(Page-level text extractions)
• • • • •
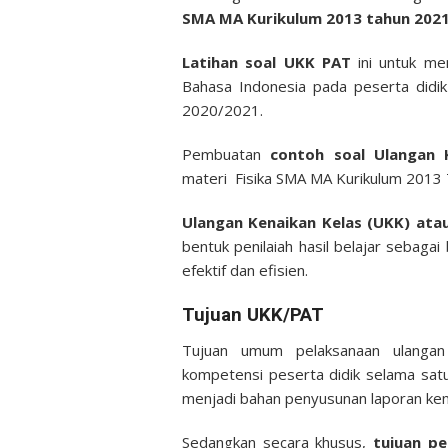
SMA MA Kurikulum 2013 tahun 2021
Latihan soal UKK PAT
ini untuk m
Bahasa Indonesia pada peserta didi
2020/2021.
Pembuatan
contoh soal Ulangan 
materi Fisika SMA MA Kurikulum 2013
Ulangan Kenaikan Kelas (UKK) atau
bentuk penilaiah hasil belajar sebag
efektif dan efisien.
Tujuan UKK/PAT
Tujuan umum pelaksanaan ulangan 
kompetensi peserta didik selama sat
menjadi bahan penyusunan laporan kem
Sedangkan secara khusus,
tujuan pe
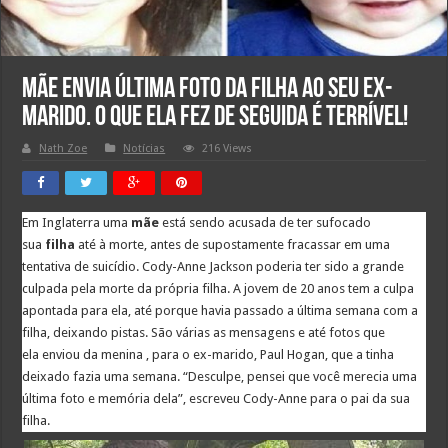
Mãe envia última foto da filha ao seu ex-
marido. O que ela fez de seguida é terrível!
Nath Zoe
Notícias
216 Views
Em Inglaterra uma
mãe
está sendo acusada de ter sufocado
sua
filha
até à morte, antes de supostamente fracassar em uma
tentativa de suicídio. Cody-Anne Jackson poderia ter sido a grande
culpada pela morte da própria filha. A jovem de 20 anos tem a culpa
apontada para ela, até porque havia passado a última semana com a
filha, deixando pistas. São várias as mensagens e até fotos que
ela enviou da menina , para o ex-marido, Paul Hogan, que a tinha
deixado fazia uma semana. “Desculpe, pensei que você merecia uma
última foto e memória dela”, escreveu Cody-Anne para o pai da sua
filha.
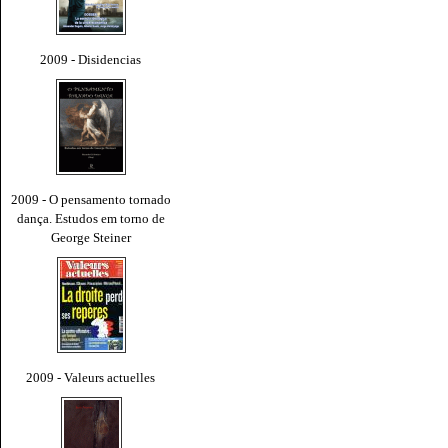
2009 - Disidencias
2009 - O pensamento tornado
dança. Estudos em torno de
George Steiner
2009 - Valeurs actuelles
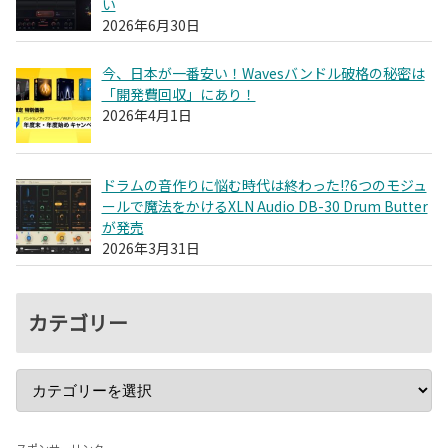
い
2026年6月30日
今、日本が一番安い！Wavesバンドル破格の秘密は
「開発費回収」にあり！
2026年4月1日
ドラムの音作りに悩む時代は終わった!?6つのモジュ
ールで魔法をかけるXLN Audio DB-30 Drum Butter
が発売
2026年3月31日
カテゴリー
スポンサーリンク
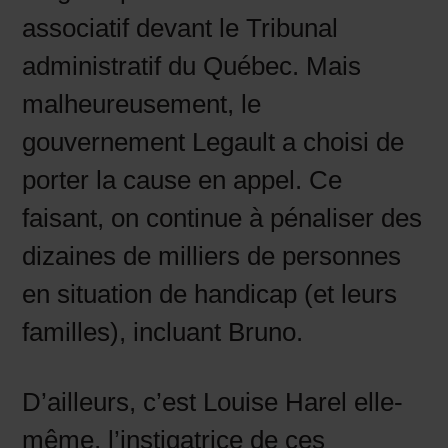
associatif devant le Tribunal
administratif du Québec. Mais
malheureusement, le
gouvernement Legault a choisi de
porter la cause en appel. Ce
faisant, on continue à pénaliser des
dizaines de milliers de personnes
en situation de handicap (et leurs
familles), incluant Bruno.
D’ailleurs, c’est Louise Harel elle-
même, l’instigatrice de ces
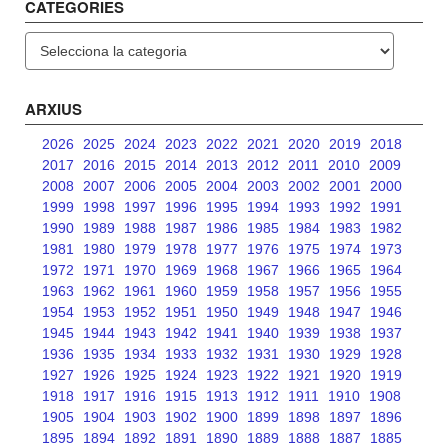
CATEGORIES
Categories
ARXIUS
2026
2025
2024
2023
2022
2021
2020
2019
2018
2017
2016
2015
2014
2013
2012
2011
2010
2009
2008
2007
2006
2005
2004
2003
2002
2001
2000
1999
1998
1997
1996
1995
1994
1993
1992
1991
1990
1989
1988
1987
1986
1985
1984
1983
1982
1981
1980
1979
1978
1977
1976
1975
1974
1973
1972
1971
1970
1969
1968
1967
1966
1965
1964
1963
1962
1961
1960
1959
1958
1957
1956
1955
1954
1953
1952
1951
1950
1949
1948
1947
1946
1945
1944
1943
1942
1941
1940
1939
1938
1937
1936
1935
1934
1933
1932
1931
1930
1929
1928
1927
1926
1925
1924
1923
1922
1921
1920
1919
1918
1917
1916
1915
1913
1912
1911
1910
1908
1905
1904
1903
1902
1900
1899
1898
1897
1896
1895
1894
1892
1891
1890
1889
1888
1887
1885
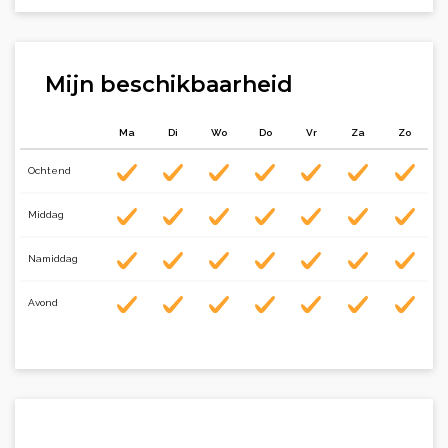
Mijn beschikbaarheid
Ma
Di
Wo
Do
Vr
Za
Zo
Ochtend
Middag
Namiddag
Avond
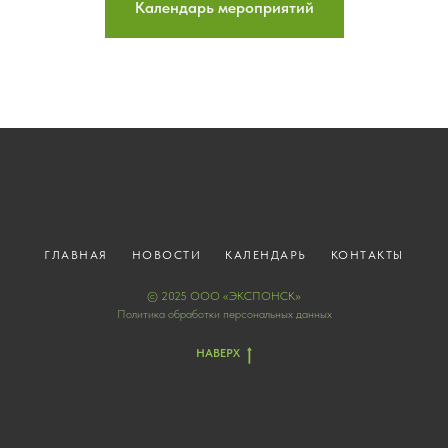
Календарь мероприятий
ГЛАВНАЯ
НОВОСТИ
КАЛЕНДАРЬ
КОНТАКТЫ
© 2025 ООО «ЭКСПОНСК»
Политика обработки персональных данных
НАВЕРХ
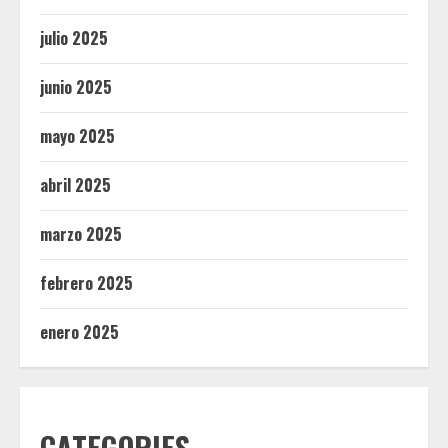
julio 2025
junio 2025
mayo 2025
abril 2025
marzo 2025
febrero 2025
enero 2025
CATEGORIES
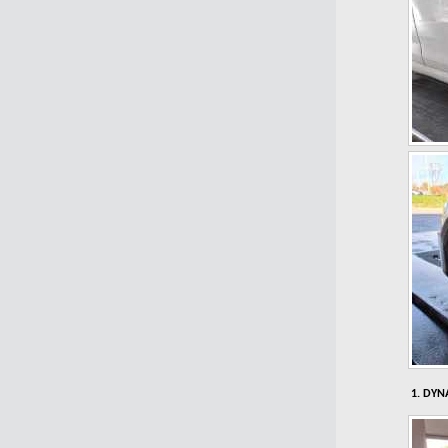
1. DYNA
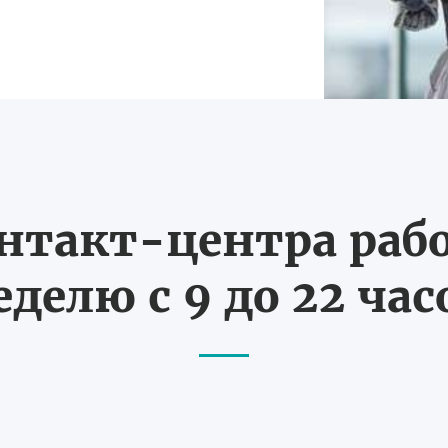
нтакт-центра рабо
еделю с 9 до 22 час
• • • • •
WHAT THE TASK ASKS - Your answer should consist only of the lines above between the line holding "até à morte, antes" and the line holding "apontada para ela, até", inclusive, each transcribed exactly.

RESPONSE FOR THIS EXERCISE -
até à morte, antes de supostamente fracassar em uma
tentativa de suicídio. Cody-Anne Jackson poderia ter sido a grande
culpada pela morte da própria filha. A jovem de 20 anos tem a culpa
apontada para ela, até porque havia passado a última semana com a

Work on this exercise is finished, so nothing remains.